Black Children, Black Bias Conditioning

If I had a young Black daughter I wouldn’t give her a white doll to play with and I’d request that friends and family do the same.  That’s not prejudice, that’s ethnic preservation.  Pop culture bombards Black females with images that imply they’re irrelevent and that they’re inferior to white females.  Some Black females react by attempting to erase their ethnicity via bleaching creams, light contact lens and long fake hair in order to aspire to a white standard of beauty that Black females are unfairly judged by.

I wouldn’t offer my daughter a white doll because I would want to build up her Black female self-esteem and not risk conditioning her to believe that white skin, long straight hair and light eyes are superior to kinky hair, Black features and Black skin.  I wouldn’t want  Black girls (who own white dolls) to wind up brainwashing themselves to reject their own image in favor of the white girls within their embrace, unless the Black girls are light-skinned and happen to look like the dolls.

I’m not implying that my hypothetical daughter would forgo white female friendships.  I’m not suggesting that nor would I block any positive friendship.

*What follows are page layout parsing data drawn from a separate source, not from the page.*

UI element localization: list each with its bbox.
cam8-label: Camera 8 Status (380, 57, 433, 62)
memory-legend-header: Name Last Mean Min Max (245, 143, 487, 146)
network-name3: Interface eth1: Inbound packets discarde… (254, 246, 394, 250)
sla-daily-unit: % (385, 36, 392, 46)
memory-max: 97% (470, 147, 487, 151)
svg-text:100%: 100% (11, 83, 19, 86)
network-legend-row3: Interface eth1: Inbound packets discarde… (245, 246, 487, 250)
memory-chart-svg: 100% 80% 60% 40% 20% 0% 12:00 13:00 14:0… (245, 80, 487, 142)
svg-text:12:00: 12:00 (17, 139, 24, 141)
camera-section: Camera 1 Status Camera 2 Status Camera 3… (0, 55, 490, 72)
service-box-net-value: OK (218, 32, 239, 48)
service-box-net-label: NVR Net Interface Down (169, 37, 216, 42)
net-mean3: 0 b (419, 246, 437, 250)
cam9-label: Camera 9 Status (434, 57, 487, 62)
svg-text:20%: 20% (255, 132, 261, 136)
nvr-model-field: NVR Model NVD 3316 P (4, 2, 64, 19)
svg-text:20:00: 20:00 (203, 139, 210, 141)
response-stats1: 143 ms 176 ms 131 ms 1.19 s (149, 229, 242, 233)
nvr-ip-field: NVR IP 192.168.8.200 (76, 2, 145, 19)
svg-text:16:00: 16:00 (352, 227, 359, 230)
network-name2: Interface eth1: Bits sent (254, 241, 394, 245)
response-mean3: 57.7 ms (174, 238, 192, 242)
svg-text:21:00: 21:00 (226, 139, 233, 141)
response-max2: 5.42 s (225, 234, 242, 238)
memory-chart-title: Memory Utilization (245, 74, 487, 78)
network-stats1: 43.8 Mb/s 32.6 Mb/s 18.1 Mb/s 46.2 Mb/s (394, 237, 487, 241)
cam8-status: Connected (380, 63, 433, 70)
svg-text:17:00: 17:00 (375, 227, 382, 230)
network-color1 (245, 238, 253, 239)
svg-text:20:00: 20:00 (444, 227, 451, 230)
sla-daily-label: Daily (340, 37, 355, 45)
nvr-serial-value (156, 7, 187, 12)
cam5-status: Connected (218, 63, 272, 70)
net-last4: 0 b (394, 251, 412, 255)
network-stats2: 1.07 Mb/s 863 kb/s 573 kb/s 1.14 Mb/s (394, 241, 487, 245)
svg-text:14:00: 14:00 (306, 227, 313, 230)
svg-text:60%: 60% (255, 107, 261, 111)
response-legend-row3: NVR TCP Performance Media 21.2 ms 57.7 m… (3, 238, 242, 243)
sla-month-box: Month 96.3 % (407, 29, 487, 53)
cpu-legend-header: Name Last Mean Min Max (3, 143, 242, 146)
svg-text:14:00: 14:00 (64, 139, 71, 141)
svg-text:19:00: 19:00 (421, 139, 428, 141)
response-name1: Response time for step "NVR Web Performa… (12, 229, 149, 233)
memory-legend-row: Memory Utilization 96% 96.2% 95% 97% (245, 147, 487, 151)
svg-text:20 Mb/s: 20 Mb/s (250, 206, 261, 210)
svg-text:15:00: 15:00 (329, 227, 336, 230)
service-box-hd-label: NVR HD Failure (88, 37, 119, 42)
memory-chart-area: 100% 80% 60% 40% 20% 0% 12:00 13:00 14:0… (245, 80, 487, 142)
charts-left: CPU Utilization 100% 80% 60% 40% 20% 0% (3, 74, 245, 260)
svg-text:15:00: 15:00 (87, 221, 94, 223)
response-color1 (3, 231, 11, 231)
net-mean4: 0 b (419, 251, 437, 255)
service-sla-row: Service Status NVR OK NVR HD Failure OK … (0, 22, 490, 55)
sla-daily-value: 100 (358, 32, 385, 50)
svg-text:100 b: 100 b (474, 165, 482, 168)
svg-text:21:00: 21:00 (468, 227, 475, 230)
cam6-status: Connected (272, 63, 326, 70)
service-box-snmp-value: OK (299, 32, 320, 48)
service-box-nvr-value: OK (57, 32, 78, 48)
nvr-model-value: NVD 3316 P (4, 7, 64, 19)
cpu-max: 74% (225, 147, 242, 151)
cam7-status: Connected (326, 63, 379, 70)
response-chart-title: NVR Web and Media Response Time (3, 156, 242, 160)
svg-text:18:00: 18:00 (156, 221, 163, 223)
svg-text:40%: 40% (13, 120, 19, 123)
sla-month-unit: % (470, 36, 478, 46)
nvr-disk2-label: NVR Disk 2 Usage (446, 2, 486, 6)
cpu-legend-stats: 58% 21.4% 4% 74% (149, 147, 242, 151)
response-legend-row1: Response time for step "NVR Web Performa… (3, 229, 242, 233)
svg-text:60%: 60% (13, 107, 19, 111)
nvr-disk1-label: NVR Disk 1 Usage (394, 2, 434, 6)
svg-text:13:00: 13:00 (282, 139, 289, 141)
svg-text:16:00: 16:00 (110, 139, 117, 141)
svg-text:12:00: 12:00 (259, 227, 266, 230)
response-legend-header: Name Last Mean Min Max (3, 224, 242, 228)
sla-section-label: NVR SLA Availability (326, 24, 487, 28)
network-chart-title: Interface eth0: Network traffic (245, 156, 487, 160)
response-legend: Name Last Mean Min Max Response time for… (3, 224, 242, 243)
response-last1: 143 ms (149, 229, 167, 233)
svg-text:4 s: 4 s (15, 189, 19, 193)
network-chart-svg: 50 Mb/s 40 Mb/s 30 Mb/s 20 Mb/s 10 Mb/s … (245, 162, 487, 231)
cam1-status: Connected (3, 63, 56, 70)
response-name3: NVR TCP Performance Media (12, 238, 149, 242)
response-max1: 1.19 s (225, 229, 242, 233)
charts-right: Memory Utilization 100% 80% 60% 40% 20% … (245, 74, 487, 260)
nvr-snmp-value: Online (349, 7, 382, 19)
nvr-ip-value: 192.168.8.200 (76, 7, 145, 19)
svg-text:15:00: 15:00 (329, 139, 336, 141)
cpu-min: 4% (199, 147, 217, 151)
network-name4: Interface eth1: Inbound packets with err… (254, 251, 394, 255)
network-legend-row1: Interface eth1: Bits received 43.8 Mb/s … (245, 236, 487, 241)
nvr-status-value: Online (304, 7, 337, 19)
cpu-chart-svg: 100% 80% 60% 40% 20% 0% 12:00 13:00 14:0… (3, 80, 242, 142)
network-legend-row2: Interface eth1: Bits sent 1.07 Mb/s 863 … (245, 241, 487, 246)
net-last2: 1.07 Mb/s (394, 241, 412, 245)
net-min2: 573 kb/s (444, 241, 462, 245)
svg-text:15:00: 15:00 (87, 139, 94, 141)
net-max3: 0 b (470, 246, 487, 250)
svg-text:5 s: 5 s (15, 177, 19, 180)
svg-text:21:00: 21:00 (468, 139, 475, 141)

Last year I saw a young Black mother pushing her daughter in a stroller and referring to her by what sounded like an African name.  The brown-skinned toddler was holding a white doll and stroking her long blond hair.  What a disturbing dichotomy.  This young mother appeared to be unaware of how important it is to provide Black girls with Black dolls and thereby condition them to admire and adore their own images.  Especially since pop culture has a problem with the fact that Black females are not white females and it punishes us for this very “sin.”  Blacks need to counter that in every way possible and Blacks dolls are a good place to start.

A Black girl around nine or ten entered a bus wearing a bone straight pony tail pinned smack in the middle of her short afro.  In fact, her hair was so short if it had been straightened it still wouldn’t have been long enough to pull back into a rubber band. She was wearing two drastically different hair textures and two drastically different lengths.  But she didn’t care.  All she wanted was a pony tail even if the math didn’t make sense.  She’s hammered with messages that imply long straight hair is desirable, kinky hair (especially if it’s short) is not, so she opted for a hair combo.  She was a beautiful child who just needed to have her afro trimmed.  Even if her parents praise her natural beauty regularly, they’re up against an avalanche of images that contradict them daily.

I watched a Black woman exit a McDonald’s with a young boy in tow.  Her long fake ponytail swayed back and forth like a metronome with each step she took.  The boy, no more than four-years-old, was hypnotized by it as he followed behind his mother.  I wondered if this was subliminally programming him to reject natural Black hair, and way down the road steer him into the arms of someone who had long straight hair.  Sometimes Blacks are unwittingly complicit in imposing a negative Black bias on Black children.